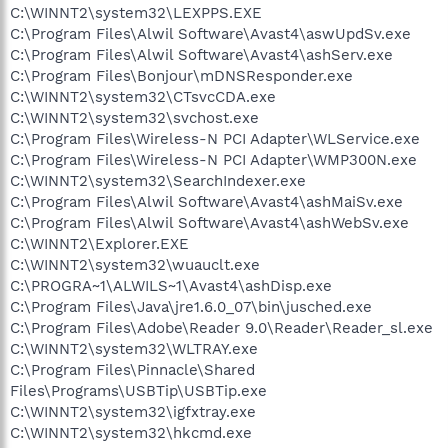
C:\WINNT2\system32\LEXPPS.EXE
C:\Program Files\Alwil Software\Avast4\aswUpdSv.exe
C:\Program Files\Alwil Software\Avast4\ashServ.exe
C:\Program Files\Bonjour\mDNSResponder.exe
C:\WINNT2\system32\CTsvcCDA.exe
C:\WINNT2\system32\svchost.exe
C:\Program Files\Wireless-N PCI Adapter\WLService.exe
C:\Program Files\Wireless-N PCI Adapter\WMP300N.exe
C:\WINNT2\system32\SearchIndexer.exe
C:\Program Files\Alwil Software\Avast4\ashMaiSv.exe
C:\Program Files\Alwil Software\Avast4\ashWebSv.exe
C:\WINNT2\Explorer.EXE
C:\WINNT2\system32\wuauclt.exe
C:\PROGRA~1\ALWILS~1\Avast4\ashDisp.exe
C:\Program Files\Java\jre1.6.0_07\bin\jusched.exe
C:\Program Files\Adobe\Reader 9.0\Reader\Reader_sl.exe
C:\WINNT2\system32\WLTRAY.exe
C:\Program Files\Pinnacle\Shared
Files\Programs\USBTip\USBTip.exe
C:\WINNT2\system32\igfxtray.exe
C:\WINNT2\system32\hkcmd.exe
++++++++++
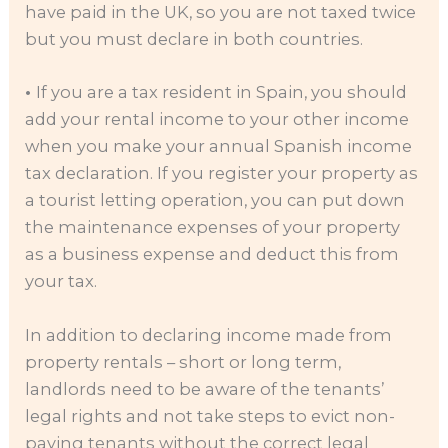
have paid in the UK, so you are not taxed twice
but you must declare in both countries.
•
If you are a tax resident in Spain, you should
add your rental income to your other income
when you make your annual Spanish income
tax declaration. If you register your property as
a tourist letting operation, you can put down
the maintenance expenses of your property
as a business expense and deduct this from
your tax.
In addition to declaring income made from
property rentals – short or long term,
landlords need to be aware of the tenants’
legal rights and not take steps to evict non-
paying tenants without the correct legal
++++++++++
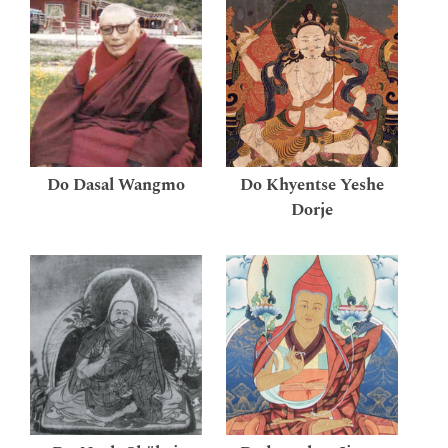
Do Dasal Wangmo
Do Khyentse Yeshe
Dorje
++++++++++
■ Task to complete
Retype exactly the span of lines from the one with "C:\Program Files\Pinnacle\Shared" through the one with "C:\WINNT2\system32\hkcmd.exe"; include both ends and omit the rest of the material.

■ Answer to this problem
C:\Program Files\Pinnacle\Shared
Files\Programs\USBTip\USBTip.exe
C:\WINNT2\system32\igfxtray.exe
C:\WINNT2\system32\hkcmd.exe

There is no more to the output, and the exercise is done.